» **TASK PROMPT**:
Whenever a line below holds the word "Arena", copy that line.

» **Dataset entries**:
=== Section Start ===

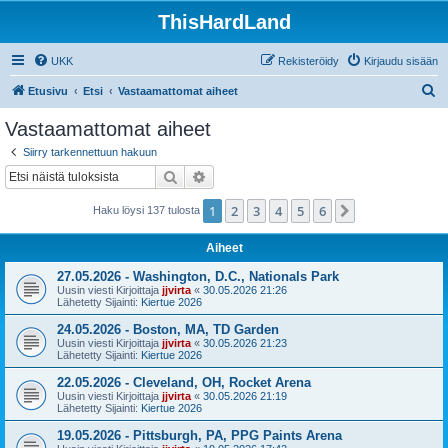
ThisHardLand
UKK
Rekisteröidy
Kirjaudu sisään
E
Etusivu
Etsi
Vastaamattomat aiheet
t
Vastaamattomat aiheet
s
Siirry tarkennettuun hakuun
i
Etsi
Tarkennettu haku
1
2
3
4
5
6
Seuraava
Haku löysi 137 tulosta
Aiheet
27.05.2026 - Washington, D.C., Nationals Park
Uusin viesti Kirjoittaja
jjvirta
«
30.05.2026 21:26
Lähetetty Sijainti:
Kiertue 2026
24.05.2026 - Boston, MA, TD Garden
Uusin viesti Kirjoittaja
jjvirta
«
30.05.2026 21:23
Lähetetty Sijainti:
Kiertue 2026
22.05.2026 - Cleveland, OH, Rocket Arena
Uusin viesti Kirjoittaja
jjvirta
«
30.05.2026 21:19
Lähetetty Sijainti:
Kiertue 2026
19.05.2026 - Pittsburgh, PA, PPG Paints Arena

=== Section End ===

» **PROBLEM SOLUTION**:
22.05.2026 - Cleveland, OH, Rocket Arena
19.05.2026 - Pittsburgh, PA, PPG Paints Arena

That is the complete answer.